For the past decade, the family has collected stuff for their eBay business — everything from artwork to old speakers and bobble heads to old computers and even DVDs and golf clubs.

"And it happened slowly over time to where you don't notice it," he said.

But their neighbors noticed, and the city of Garden Grove took legal action to clean both the property's interior and exterior in 2018. Now, three years later, the front yard remains clutter free, but the inside of the house and the backyard continue to accumulate items big and small.

"This is actually organized chaos," Obando said.

Still, Obando said he did not want to continue living like this.

"We are isolated," Obando said. "We are shunned, looked down upon and we're thought of as crazy."

Since 2013, hoarding has been recognized by the medical community and the World Health Organization as a mental illness.

"Hoarding behaviors and hoarding symptoms, it's not that they're distinctly different from those reasons that those of us who don't have hoarding save things." Dr. Kiara Timpano, an associate professor at the University of Miami and a leading expert on hoarding, said. "It's on a spectrum."

Timpano said hoarders just become attached to a wider swath of items and feel that attachment more intensely.

"So I've had some patients describe it as, 'If I were to get rid of this item, it would be like losing an arm,'" she said.

Obando reached out to CBS Los Angeles after seeing a report on a home in Granada Hills that the city paid $12,000 to clean up, but has since started to have items once again appear in the yard. He said he wanted to put a face to hoarding behaviors.

"This right here is a very scary feeling, being on camera and letting out," he said.

Obando's 86-year-old father owns the home and gave his son a long-term lease years ago. But faced with a more than $300,000 receivership bill for the forced cleanup of the home, the house is now for sale.
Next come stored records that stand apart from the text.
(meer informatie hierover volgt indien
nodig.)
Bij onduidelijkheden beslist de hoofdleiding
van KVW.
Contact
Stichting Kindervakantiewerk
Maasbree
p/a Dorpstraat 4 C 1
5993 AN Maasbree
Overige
"Because of our mental illness, we could be facing homelessness," he said.

Timpano said most U.S. cities fail miserably at addressing hoarding by simply forcing a clean-up.

"Because what you're doing is that you're just bandaging it up," she said. "You're not actually treating the wound, you're not actually treating what gave rise to the problem to begin with."

There are no medications to treat hoarding, with therapy as the only treatment. Obando said he and his wife saw a therapist, but that was years ago.

"If it weren't because we're afraid and feel hopeless, we would not have reached out," Obando said.

A study done in 2018 found that there is more public stigma for people who hoard than for those who are in jail or those who have been diagnosed with a mental illness like schizophrenia.